From the listing below, retype exactly the line holding "ur votre site. Un contenu bien travaillé non", the line holding "ارسال دیدگاه", and the lines between them; skip everything else.

Data excerpts.
━━━━━━━━━━━━━━━━

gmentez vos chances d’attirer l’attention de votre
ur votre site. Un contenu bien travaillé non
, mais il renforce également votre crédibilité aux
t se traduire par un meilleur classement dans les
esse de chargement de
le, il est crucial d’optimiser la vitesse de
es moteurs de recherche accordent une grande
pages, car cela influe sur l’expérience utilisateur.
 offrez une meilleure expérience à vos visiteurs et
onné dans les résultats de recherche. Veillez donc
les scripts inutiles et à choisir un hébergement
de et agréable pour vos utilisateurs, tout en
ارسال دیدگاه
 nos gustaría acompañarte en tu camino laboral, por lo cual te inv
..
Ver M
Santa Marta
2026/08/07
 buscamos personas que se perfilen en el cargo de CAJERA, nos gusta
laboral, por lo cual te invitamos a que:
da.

━━━━━━━━━━━━━━━━

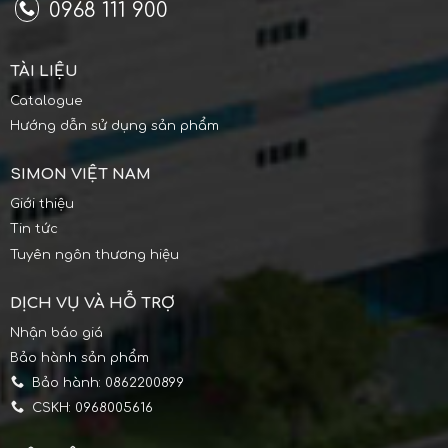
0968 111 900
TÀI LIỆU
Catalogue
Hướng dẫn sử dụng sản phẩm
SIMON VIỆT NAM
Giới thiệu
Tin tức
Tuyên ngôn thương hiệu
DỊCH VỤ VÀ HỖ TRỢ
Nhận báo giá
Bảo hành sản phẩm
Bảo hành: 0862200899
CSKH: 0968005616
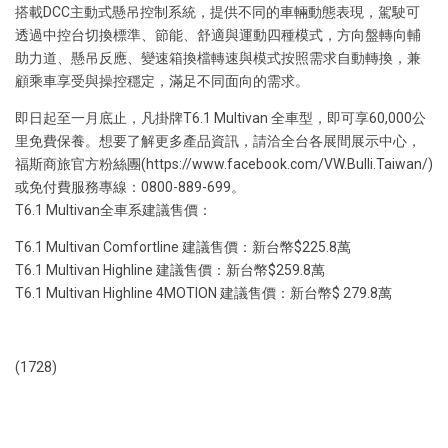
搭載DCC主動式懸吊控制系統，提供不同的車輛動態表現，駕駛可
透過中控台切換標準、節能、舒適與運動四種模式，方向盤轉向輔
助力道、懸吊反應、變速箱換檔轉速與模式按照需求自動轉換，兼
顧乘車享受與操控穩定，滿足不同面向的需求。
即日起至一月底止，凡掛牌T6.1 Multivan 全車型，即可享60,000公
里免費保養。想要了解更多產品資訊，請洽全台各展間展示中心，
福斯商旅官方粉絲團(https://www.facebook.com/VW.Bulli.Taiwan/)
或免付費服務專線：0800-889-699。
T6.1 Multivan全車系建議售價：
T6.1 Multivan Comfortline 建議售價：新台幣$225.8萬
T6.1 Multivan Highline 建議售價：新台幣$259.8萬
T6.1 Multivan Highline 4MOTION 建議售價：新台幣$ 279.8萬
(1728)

━━━━━━━━━━━━━━━━

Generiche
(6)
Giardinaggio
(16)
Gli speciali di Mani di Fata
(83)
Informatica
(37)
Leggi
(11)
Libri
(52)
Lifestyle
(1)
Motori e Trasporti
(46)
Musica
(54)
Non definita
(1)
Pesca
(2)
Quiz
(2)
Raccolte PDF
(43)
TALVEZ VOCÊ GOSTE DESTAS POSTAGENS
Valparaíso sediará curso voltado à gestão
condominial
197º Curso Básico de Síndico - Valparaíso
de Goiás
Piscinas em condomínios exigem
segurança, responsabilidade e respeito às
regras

━━━━━━━━━━━━━━━━

Written response.
ur votre site. Un contenu bien travaillé non
, mais il renforce également votre crédibilité aux
t se traduire par un meilleur classement dans les
esse de chargement de
le, il est crucial d’optimiser la vitesse de
es moteurs de recherche accordent une grande
pages, car cela influe sur l’expérience utilisateur.
 offrez une meilleure expérience à vos visiteurs et
onné dans les résultats de recherche. Veillez donc
les scripts inutiles et à choisir un hébergement
de et agréable pour vos utilisateurs, tout en
ارسال دیدگاه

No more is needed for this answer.